===== Data records

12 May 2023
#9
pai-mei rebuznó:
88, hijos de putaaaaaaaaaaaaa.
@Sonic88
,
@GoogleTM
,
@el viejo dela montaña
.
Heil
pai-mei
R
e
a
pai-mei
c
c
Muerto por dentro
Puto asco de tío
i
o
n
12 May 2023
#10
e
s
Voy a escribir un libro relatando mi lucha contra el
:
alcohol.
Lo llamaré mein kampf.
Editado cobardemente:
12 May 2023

==========
===== Data records

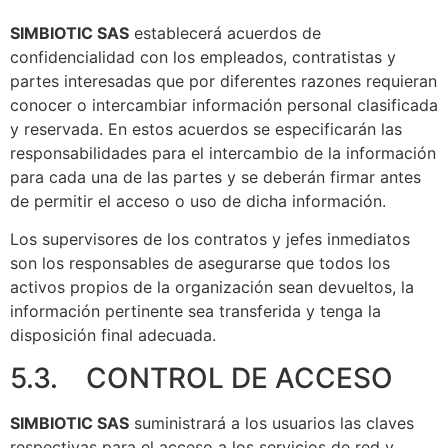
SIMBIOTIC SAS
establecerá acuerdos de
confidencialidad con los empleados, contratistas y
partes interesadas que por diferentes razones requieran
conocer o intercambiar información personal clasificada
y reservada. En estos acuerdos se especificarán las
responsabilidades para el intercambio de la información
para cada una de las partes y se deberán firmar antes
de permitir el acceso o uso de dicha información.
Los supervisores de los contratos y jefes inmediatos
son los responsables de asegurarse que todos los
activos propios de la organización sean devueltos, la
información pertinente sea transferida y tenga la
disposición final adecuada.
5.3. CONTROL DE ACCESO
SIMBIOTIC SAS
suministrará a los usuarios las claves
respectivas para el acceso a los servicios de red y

==========

▸ **Required action**
Among the lines of the preceding data, which ones hold the word "para"? List them.

▸ **Result of the task**
responsabilidades para el intercambio de la información
para cada una de las partes y se deberán firmar antes
respectivas para el acceso a los servicios de red y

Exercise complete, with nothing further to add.